Siberimania!

Russian Blog (Photo) The Financial Times has come out with a plethora of great articles about Siberia today:

1. Industrial giants tap into frozen wealth

Here are concentrated the bulk of Russia’s reserves – 85 per cent of its natural gas, 80 per cent of its oil and coal, plus gold, platinum, nickel, diamonds, silver and other metals, and timber. As Alexander Khloponin, governor of Siberia’s Krasnoyarsk region – four times the size of France – jokes: “We’ve got rich reserves of just about the whole periodic table.”

2. Crowning of the undisputed frontier king

Rosneft was an active player in east Siberia before the auction. But, says Valery Nesterov, an oil analyst at Troika Dialog, the acquisition of Lot Ten “established the state company as the undisputed king of Russia’s last oil frontier”. Yukos’s remote east Siberian projects looked speculative when the company began investing in the late 1990s. Little exploration had been undertaken, oil prices were low and there was no pipeline to export markets. In business terms, Yukos’s smart move was to hook energy hungry China to east Siberian oil delivered by railway from its Angarsk refinery. Mikhail Khodorkovsky, the former chief executive of Yukos, who heard about the sale in an east Siberian jail where he is serving a 10-year jail sentence for fraud and tax evasion, negotiated a 25-year oil supply deal with the Chinese coupled with joint plans to build a pipeline linking east Siberia with Daqing, in northern China.

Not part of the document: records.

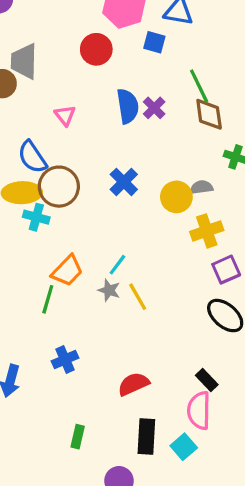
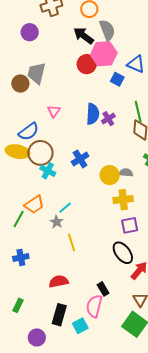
red circle: (96, 49) -> (87, 64), moved
blue semicircle: (32, 157) -> (29, 132), turned -105
cyan cross: (36, 217) -> (48, 171), moved
yellow line: (138, 297) -> (72, 243), moved

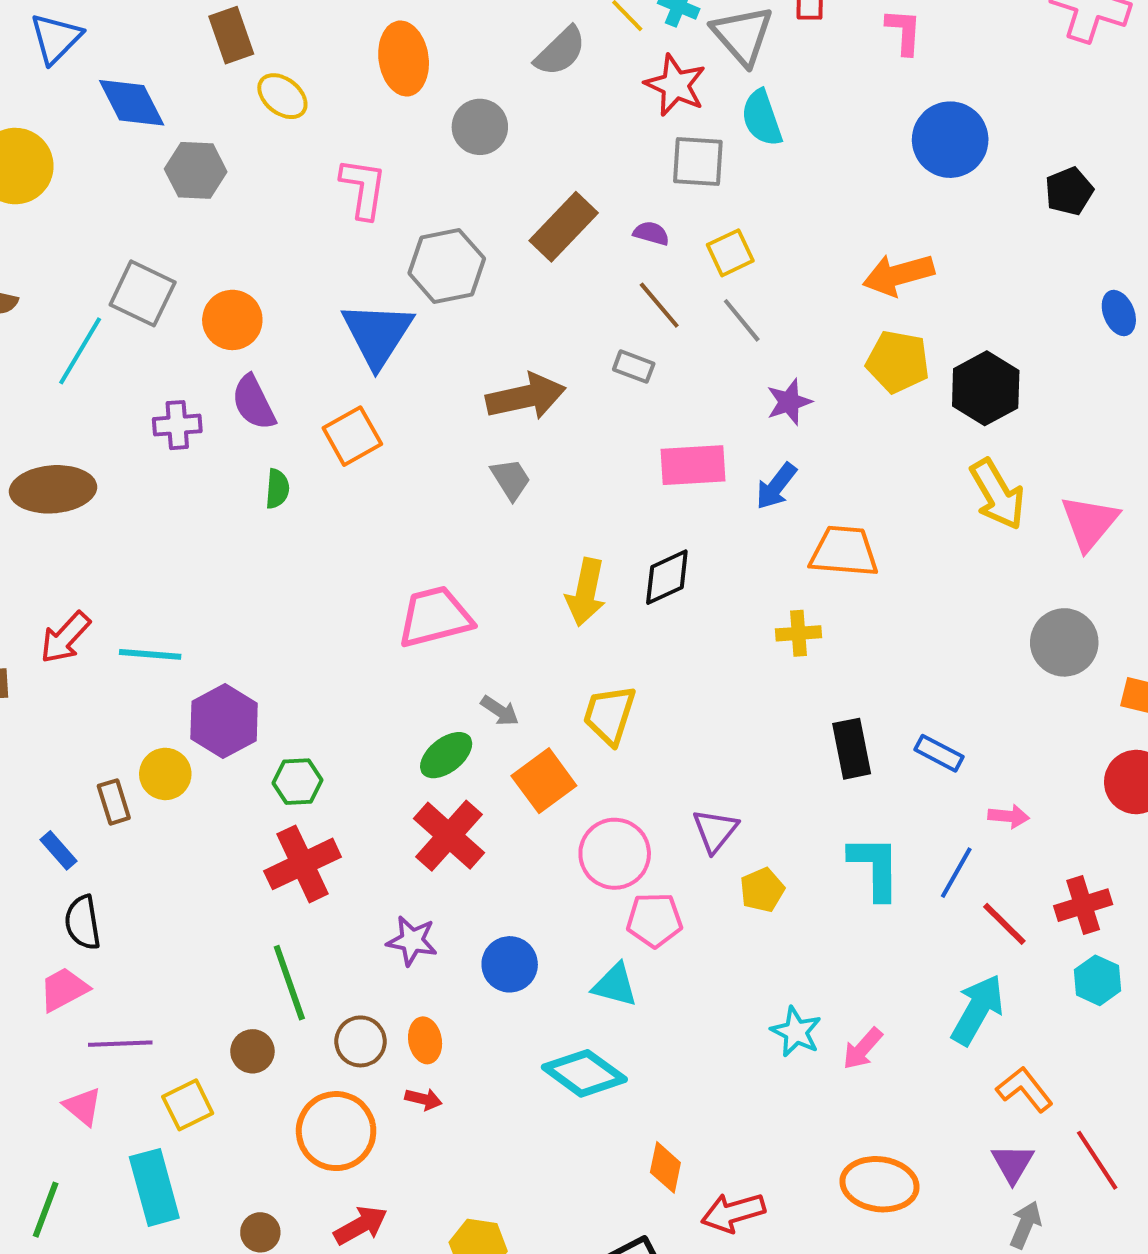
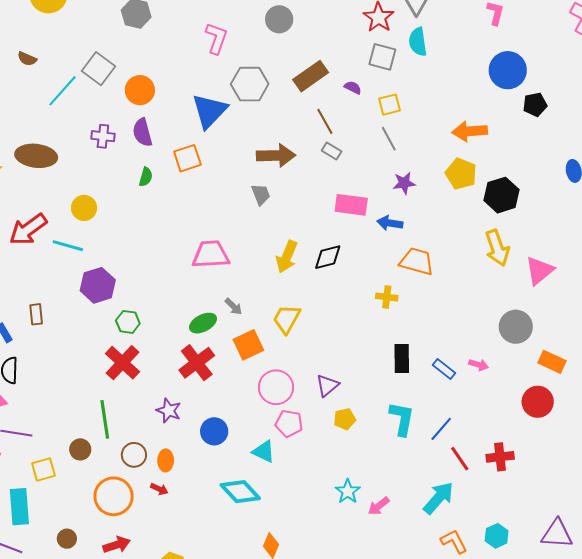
black pentagon: (1069, 191) -> (535, 105), moved
brown line: (659, 305) -> (325, 121), moved
blue arrow: (776, 486) -> (390, 223), turned 50
red arrow: (65, 637) -> (28, 229), size x1.4
yellow circle: (165, 774) -> (84, 208), moved
pink arrow: (1009, 816) -> (479, 365), moved
red cross: (303, 864) -> (122, 363), turned -33
cyan hexagon: (1097, 980) -> (497, 536), moved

3. Corporate governance is ticket to the international stage

The desire to go public is forcing Russian mining companies to address issues of transparency and corporate governance. Polyus and Polymetal now regularly report their earnings and prepare their accounts according to international standards. But some commentators say there is still much to do, such as having independent directors on company boards and improving the transparency of related-party transactions. Alex Gorbansky, managing director at Frontier Strategy Group, a political risk consultancy, says: “A lot of these companies have improved the optics of their corporate governance to enable themselves to be listed in London and New York. They are making progress, but they are still many steps behind western companies. As they get more investment from the west, there will be more incentives to improve transparency.”

4. The challenge is exploiting a gift to minimise a curse

Experts have discussed for years whether Siberia is a curse or a blessing for Russia. It seems a little of both. The challenge is making the best use of the gift – and minimising the negative effects of the curse.

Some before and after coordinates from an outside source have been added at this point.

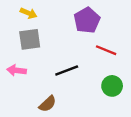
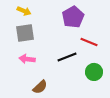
pink arrow: (17, 70) -> (27, 59), moved
black line: (67, 70) -> (67, 57), moved

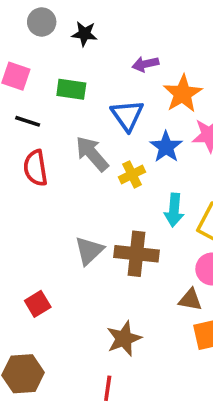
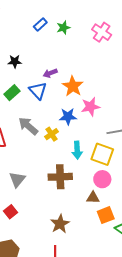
green rectangle: (71, 89) -> (12, 93), turned -42
blue triangle: (127, 115) -> (38, 91), moved
blue star: (166, 147) -> (68, 116), turned -30
gray triangle: (89, 251) -> (17, 179), moved

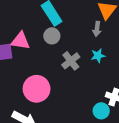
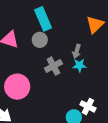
gray arrow: (97, 29) -> (77, 51), moved

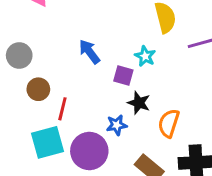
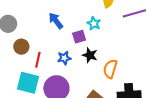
purple square: (123, 76) -> (79, 37), turned -32
blue star: (117, 125) -> (64, 58), moved
cyan square: (47, 142) -> (28, 83), turned 30

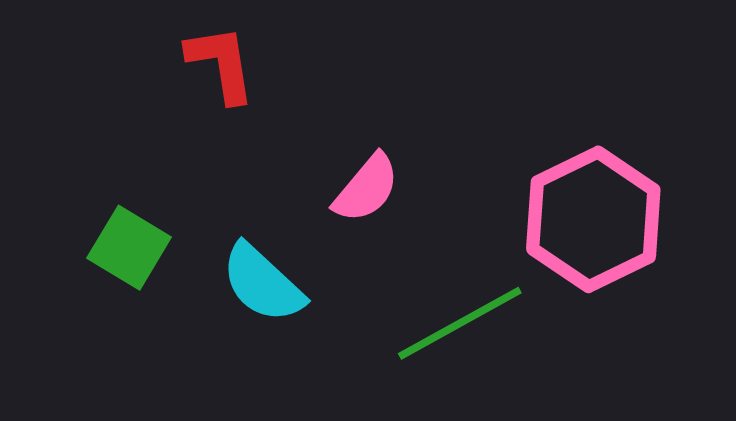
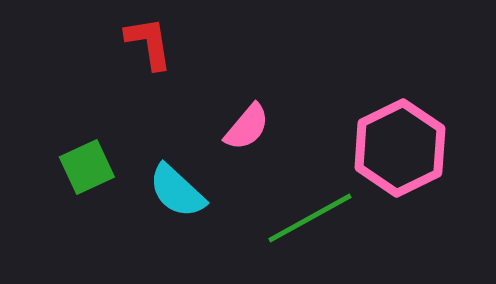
green square: (129, 248) -> (87, 167), turned 34

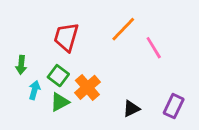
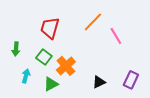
cyan arrow: (34, 90) -> (26, 76), moved
green triangle: (60, 102) -> (51, 84), moved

5. Rusal plans to invest $5bn

Now that the integration of Rusal and Sual is mostly complete, UC Rusal is pushing ahead with an ambitious programme of building new smelters and expanding existing operations, most of them in Siberia. By2010, the group aims to produce 5.5m tonnes of aluminium ayear, an increase of almost 40 per cent. Alexander Bulygin, chief executive of UC Rusal, says his group is spending $5bn over the next five years on its Siberian smelters, and plans to invest even more in new smelter projects in Russia’s far east.

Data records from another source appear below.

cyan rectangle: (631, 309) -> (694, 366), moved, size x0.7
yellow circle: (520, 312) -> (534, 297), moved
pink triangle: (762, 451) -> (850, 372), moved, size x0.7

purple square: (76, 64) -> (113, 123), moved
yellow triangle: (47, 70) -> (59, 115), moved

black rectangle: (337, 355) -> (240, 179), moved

6. Hopes of wealth flow from ‘risky’ pipeline

Transneft, the Russian state oil pipeline monopoly, launched construction last year of a 4,000km pipeline across the remote wastes of east Siberia that will open a direct highway for Russian oil exporters to the growing energy markets of the Asia-Pacific. The grandiose pipeline project forms a cornerstone of the Kremlin’s plans to establish Russia as an energy superpower trading oil in all corners of the globe. Western analysts say the pipeline project is an economic gamble. Key questions remain unanswered. No one knows if enough oil will be found in east Siberia to justify building a multi-billion dollar export pipeline whose full cost has not been quantified. Michael Bradshaw, professor of geography at the University of Leicester in the UK and an expert on the Russian far east, says: “This is a classic state project where geopolitics and prestige take precedence over economics. The hard-nosed questions that the private sector might pose are being ignored.”